That's the mantra of Michael Kaiser, president of the John F. Kennedy Center for the Performing Arts. "Great art well-marketed" is the key to successful performing arts management, according to Mr. Kaiser. It seems self-evident, but it is surprisingly easy to lose track of in the busy world of setting seasons, staging shows, selling tickets, promoting performances, repairing the plumbing, rewiring the light and sound boards, and all the rest on most arts organizations' to-do lists.
"When there are economic challenges, the first things ... cut are programming and marketing, and that's the worst thing you can do," says Mr.
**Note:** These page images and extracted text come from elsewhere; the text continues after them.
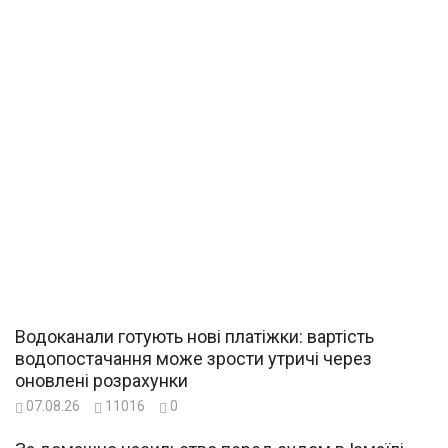
Водоканали готують нові платіжки: вартість
водопостачання може зрости утричі через
оновлені розрахунки
07.08.26
11016
0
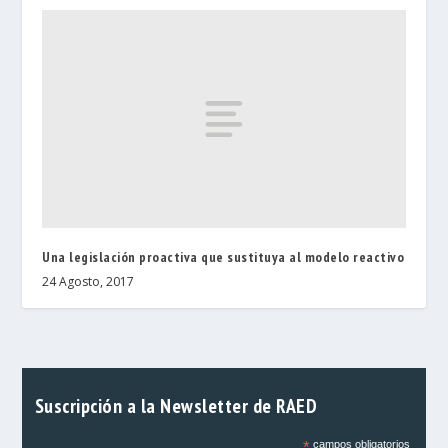
Una legislación proactiva que sustituya al modelo reactivo
24 Agosto, 2017
Suscripción a la Newsletter de RAED
*
campos obligatorios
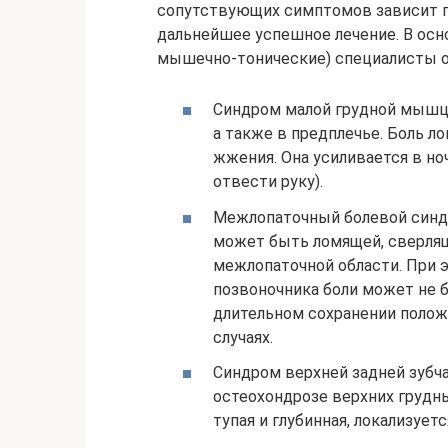
сопутствующих симптомов зависит п
дальнейшее успешное лечение. В ос
мышечно-тонические) специалисты 
Синдром малой грудной мышцы
а также в предплечье. Боль 
жжения. Она усиливается в но
отвести руку).
Межлопаточный болевой синдр
может быть ломящей, сверлящ
межлопаточной области. При э
позвоночника боли может не б
длительном сохранении положе
случаях.
Синдром верхней задней зубч
остеохондрозе верхних грудн
тупая и глубинная, локализуетс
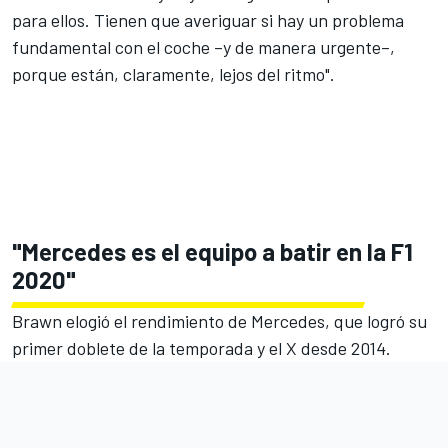
para ellos. Tienen que averiguar si hay un problema
fundamental con el coche –y de manera urgente–,
porque están, claramente, lejos del ritmo".
"Mercedes es el equipo a batir en la F1
2020"
Brawn elogió el rendimiento de Mercedes, que logró su
primer doblete de la temporada y el X desde 2014.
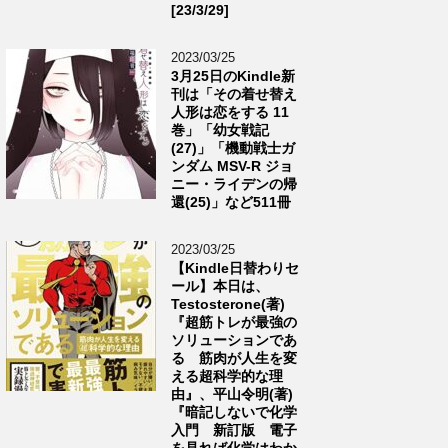
[23/3/29]
2023/03/25
3月25日のKindle新
刊は「その着せ替え
人形は恋をする 11
巻」「幼女戦記
(27)」「機動戦士ガ
ンダム MSV-R ジョ
ニー・ライデンの帰
還(25)」など511冊
2023/03/25
【Kindle日替わりセ
ール】本日は、
Testosterone(著)
『超筋トレが最強の
ソリューションであ
る 筋肉が人生を変
える超科学的な理
由』、平山令明(著)
『暗記しないで化学
入門 新訂版 電子
を見れば化学はわか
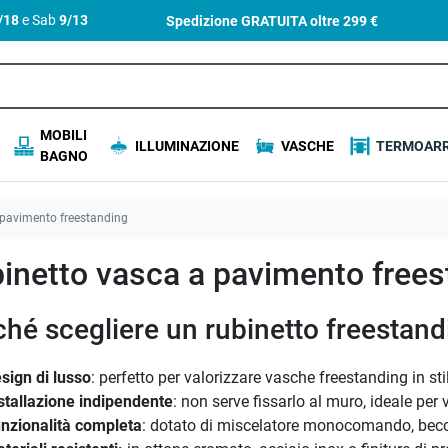
4/18
e Sab
9/13
Spedizione GRATUITA oltre
299 €
MOBILI
ILLUMINAZIONE
VASCHE
TERMOARR
BAGNO
 pavimento freestanding
inetto vasca a pavimento frees
ché scegliere un rubinetto freestan
sign di lusso
: perfetto per valorizzare vasche freestanding in st
stallazione indipendente
: non serve fissarlo al muro, ideale per
nzionalità completa
: dotato di miscelatore monocomando, becc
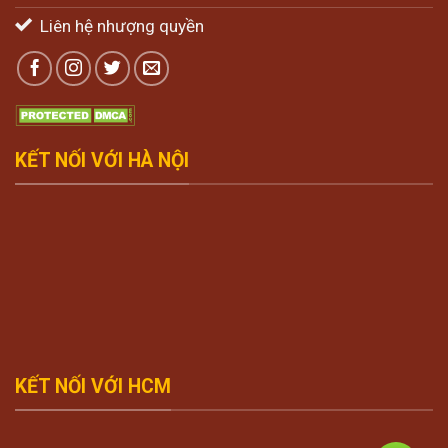
Liên hệ nhượng quyền
KẾT NỐI VỚI HÀ NỘI
KẾT NỐI VỚI HCM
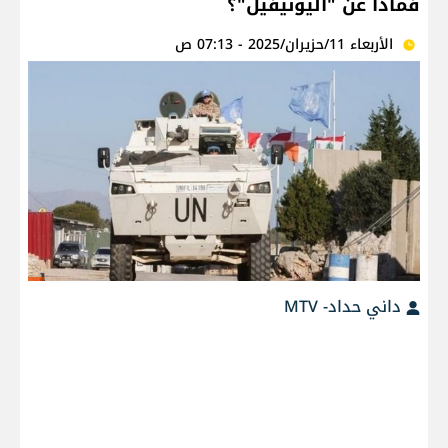
فماذا عن "اليونيفيل"؟
الأربعاء 11/حزيران/2025 - 07:13 ص
داني حداد- MTV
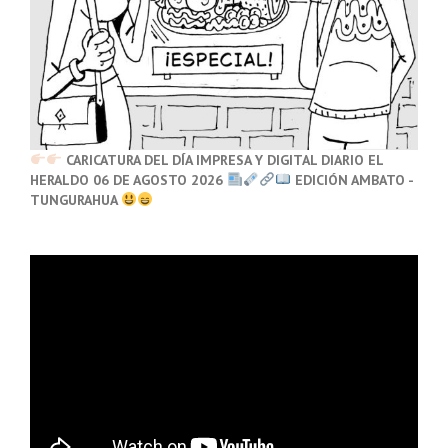
CARICATURA DEL DÍA IMPRESA Y DIGITAL DIARIO EL
HERALDO 06 DE AGOSTO 2026
EDICIÓN AMBATO -
TUNGURAHUA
Kaiser (quoted in the Wall Street Journal on 19-Feb-2009). "You're guaranteeing yourself you'll have less revenue next year, and that's how sick organizations get really sick ... If you start by cutting programming, rather than everything else in the back of the house, you're signing a warrant that everything will just get worse, worse, worse."
Businesses (and I include performing arts organizations in that group) exist to sell something to customers. Sometimes we lose sight of that. And, lost in the woods of staffs and facilities and boards and the day to day demands of operating, we decide to save money by reducing our investment in that something that we're selling. In the process, we often (usually) make that something less desirable to our customers. So they buy less, or stop buying altogether.
It is a rare arts organization that has a staff person or board member clear-sighted enough to always have the organization's purpose, its reason for being, appropriately targeted. For a performing arts organization, if you can't put a great product on the stage, something your audiences really want, that meets the objectives of the organization, you will fail, both in achieving your mission, and in business.